PackageCompiler / tree shaking -- The approach to static compilation that runs the most code is probably with something like PackageCompiler. Tree shaking is a way to reduce the size of the compiled system image. See this for more information. The main hurdles with this approach are that tree-shaking doesn't exist, and it's not set up for cross-compilation.
Codegen advances -- Jameson is working on changes to allow the CUDAnative approach to compile more code: JuliaLang/julia#25984.
LLVM support -- Julia's version of LLVM doesn't include targets of interest for embedded applications.(https://github.com/maleadt/LLVM.jl)

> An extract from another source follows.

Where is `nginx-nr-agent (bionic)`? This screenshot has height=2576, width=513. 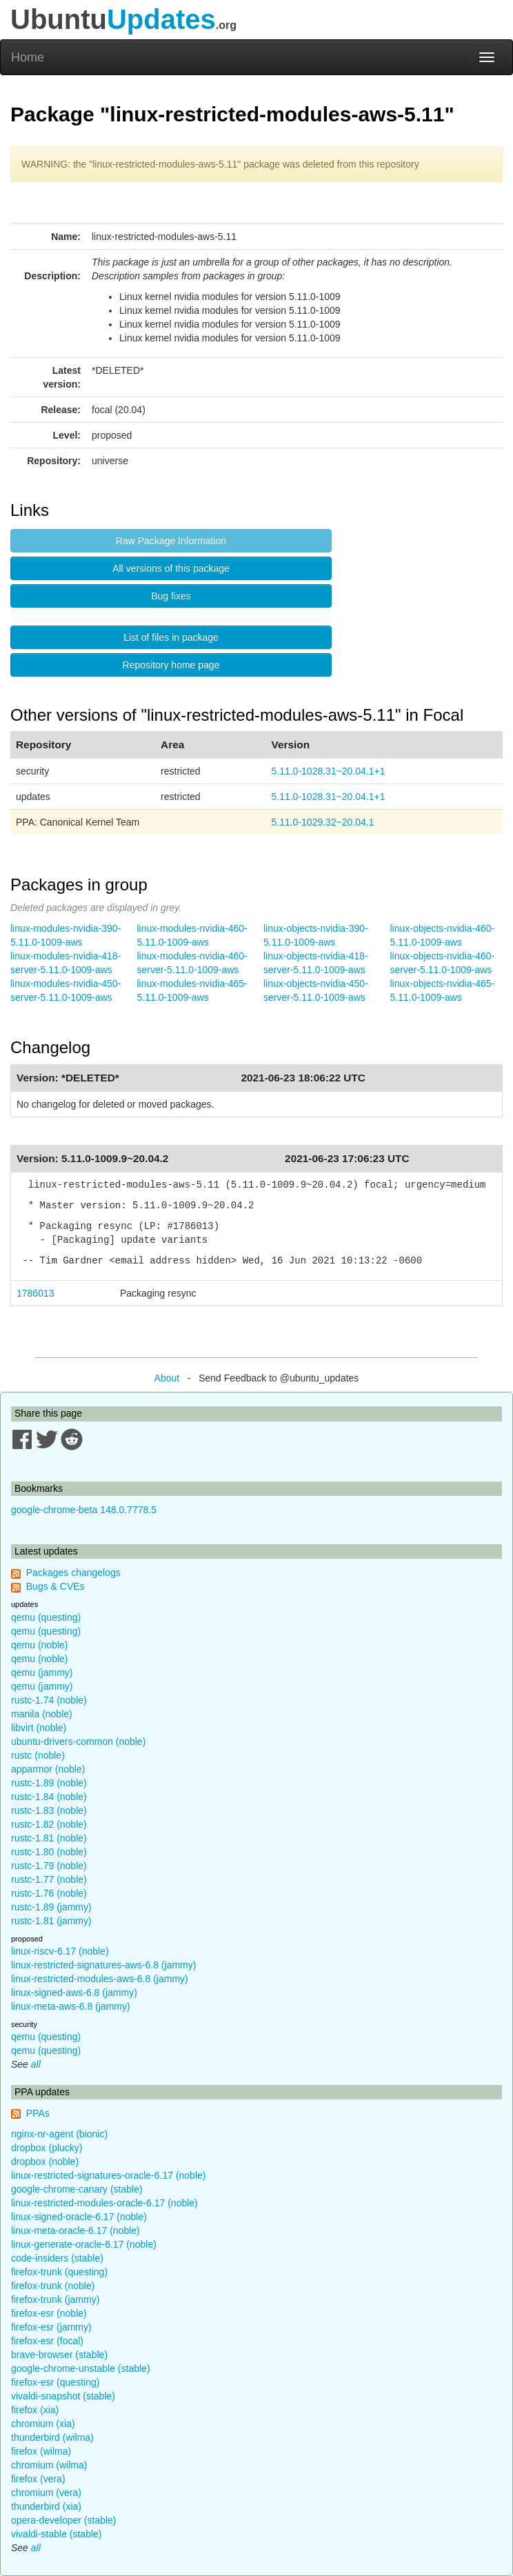 nginx-nr-agent (bionic) is located at coordinates (59, 2133).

libjulia -- If used, libjulia will need to be cross-compiled. Another option is to write a more minimal version of libjulia (hopefully in Julia), and swap out the ccalls to libjulia functions as needed.
ccalls and cglobal -- When Julia compiles code CUDAnative style, ccall and cglobal references get compiled to a direct pointer. These need to be converted to symbol references for later linking. Prototype described here.
Global variables -- A lot of code gets compiled with global variables, and these get compiled to a direct pointer. One way to handle this is with a serialize/deserialize approach. Prototype described here.
Initialization -- If libjulia is used, some init code needs to be run to set up GC and other things. It's not clear how to do that from outside. May need PR's to base Julia to help here.